Order by field support FTS (#1132)

This PR adds support for passing through a set of ordering fields at index time (unsigned ints that tantivity can use as fast_fields) that at query time you can sort your results on. This is useful for cases where you want to get related hits, i.e by keyword, but order those hits by some other score, such as popularity. I.e search for songs descriptions that match on "sad AND jazz AND 1920" and then order those by number of times played. Example usage can be seen in the fts tests. --------- Co-authored-by: Nat Roth <natroth@Nats-MacBook-Pro.local> Co-authored-by: Chang She <759245+changhiskhan@users.noreply.github.com>
2025-12-27 07:09:57 +00:00 · 2024-03-20 04:27:37 -04:00
parent 4466cfa958
commit f6e9f8e3f4
5 changed files with 125 additions and 10 deletions
--- a/python/python/lancedb/fts.py
+++ b/python/python/lancedb/fts.py
@@ -28,7 +28,9 @@ except ImportError:
 from .table import LanceTable


-def create_index(index_path: str, text_fields: List[str]) -> tantivy.Index:
+def create_index(
+    index_path: str, text_fields: List[str], ordering_fields: List[str] = None
+) -> tantivy.Index:
    """
    Create a new Index (not populated)

@@ -38,12 +40,16 @@ def create_index(index_path: str, text_fields: List[str]) -> tantivy.Index:
        Path to the index directory
    text_fields : List[str]
        List of text fields to index
+    ordering_fields: List[str]
+        List of unsigned type fields to order by at search time

    Returns
    -------
    index : tantivy.Index
        The index object (not yet populated)
    """
+    if ordering_fields is None:
+        ordering_fields = []
    # Declaring our schema.
    schema_builder = tantivy.SchemaBuilder()
    # special field that we'll populate with row_id
@@ -51,6 +57,9 @@ def create_index(index_path: str, text_fields: List[str]) -> tantivy.Index:
    # data fields
    for name in text_fields:
        schema_builder.add_text_field(name, stored=True)
+    if ordering_fields:
+        for name in ordering_fields:
+            schema_builder.add_unsigned_field(name, fast=True)
    schema = schema_builder.build()
    os.makedirs(index_path, exist_ok=True)
    index = tantivy.Index(schema, path=index_path)
@@ -62,6 +71,7 @@ def populate_index(
    table: LanceTable,
    fields: List[str],
    writer_heap_size: int = 1024 * 1024 * 1024,
+    ordering_fields: List[str] = None,
 ) -> int:
    """
    Populate an index with data from a LanceTable
@@ -82,8 +92,11 @@ def populate_index(
    int
        The number of rows indexed
    """
+    if ordering_fields is None:
+        ordering_fields = []
    # first check the fields exist and are string or large string type
    nested = []
+
    for name in fields:
        try:
            f = table.schema.field(name)  # raises KeyError if not found
@@ -104,7 +117,7 @@ def populate_index(
    if len(nested) > 0:
        max_nested_level = max([len(name.split(".")) for name in nested])

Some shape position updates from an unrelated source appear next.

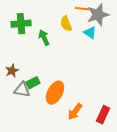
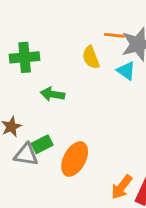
green arrow: (44, 38) -> (53, 94), moved, turned -56
orange arrow: (75, 112) -> (122, 187), moved

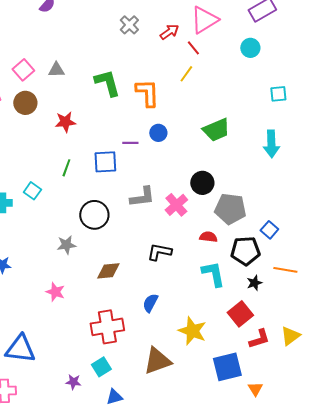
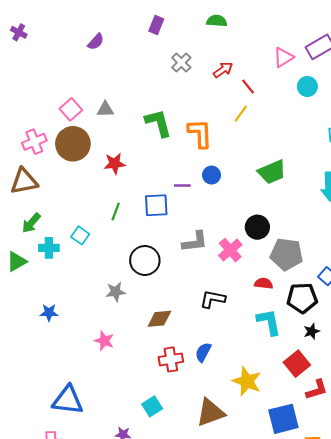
pink triangle: (204, 20) -> (283, 57), moved, size x0.7
brown circle: (25, 103) -> (73, 144), size x1.4
red cross: (107, 327) -> (171, 359), moved, size x0.7
cyan square: (101, 367) -> (152, 406), moved

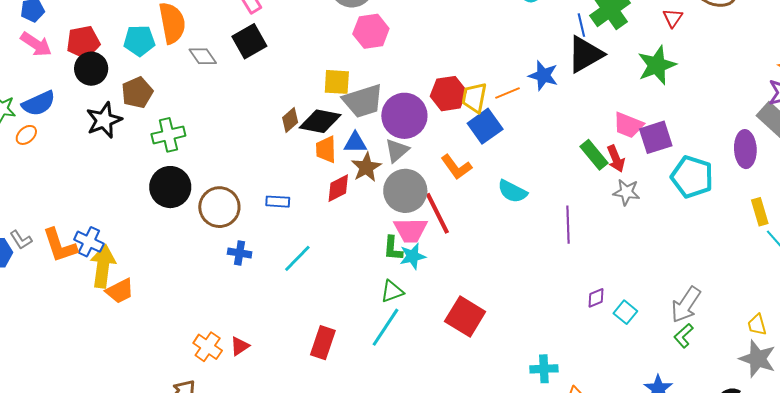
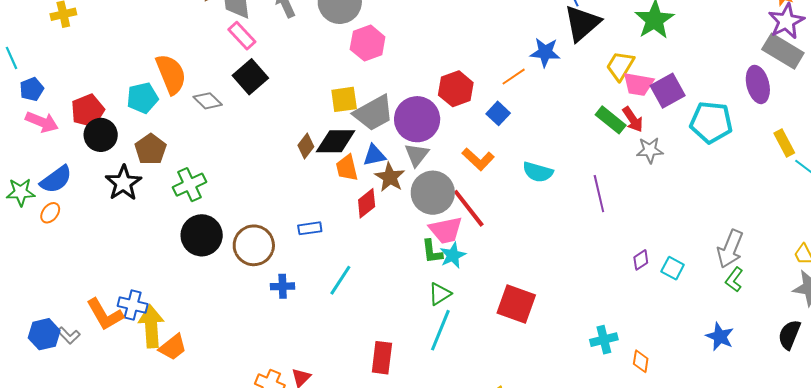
yellow trapezoid: (474, 98) -> (620, 66), moved, turned 32
blue square: (485, 126) -> (498, 113), size x0.7
gray L-shape: (21, 240) -> (69, 335), moved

-    for b in dataset.to_batches(columns=fields):
+    for b in dataset.to_batches(columns=fields + ordering_fields):
        if max_nested_level > 0:
            b = pa.Table.from_batches([b])
            for _ in range(max_nested_level - 1):
@@ -115,6 +128,10 @@ def populate_index(
                value = b[name][i].as_py()
                if value is not None:
                    doc.add_text(name, value)
+            for name in ordering_fields:
+                value = b[name][i].as_py()
+                if value is not None:
+                    doc.add_unsigned(name, value)
            if not doc.is_empty:
                doc.add_integer("doc_id", row_id)
                writer.add_document(doc)
@@ -149,7 +166,7 @@ def resolve_path(schema, field_name: str) -> pa.Field:


 def search_index(
-    index: tantivy.Index, query: str, limit: int = 10
+    index: tantivy.Index, query: str, limit: int = 10, ordering_field=None
 ) -> Tuple[Tuple[int], Tuple[float]]:
    """
    Search an index for a query
@@ -172,7 +189,10 @@ def search_index(
    searcher = index.searcher()
    query = index.parse_query(query)
    # get top results
-    results = searcher.search(query, limit)
+    if ordering_field:
+        results = searcher.search(query, limit, order_by_field=ordering_field)
+    else:
+        results = searcher.search(query, limit)
    if results.count == 0:
        return tuple(), tuple()
    return tuple(
--- a/python/python/lancedb/query.py
+++ b/python/python/lancedb/query.py
@@ -120,6 +120,7 @@ class LanceQueryBuilder(ABC):
        query: Optional[Union[np.ndarray, str, "PIL.Image.Image", Tuple]],
        query_type: str,
        vector_column_name: str,
+        ordering_field_name: str = None,
    ) -> LanceQueryBuilder:
        """
        Create a query builder based on the given query and query type.
@@ -158,7 +159,9 @@ class LanceQueryBuilder(ABC):

        if isinstance(query, str):
            # fts
-            return LanceFtsQueryBuilder(table, query)
+            return LanceFtsQueryBuilder(
+                table, query, ordering_field_name=ordering_field_name
+            )

        if isinstance(query, list):
            query = np.array(query, dtype=np.float32)
@@ -597,10 +600,11 @@ class LanceVectorQueryBuilder(LanceQueryBuilder):
 class LanceFtsQueryBuilder(LanceQueryBuilder):
    """A builder for full text search for LanceDB."""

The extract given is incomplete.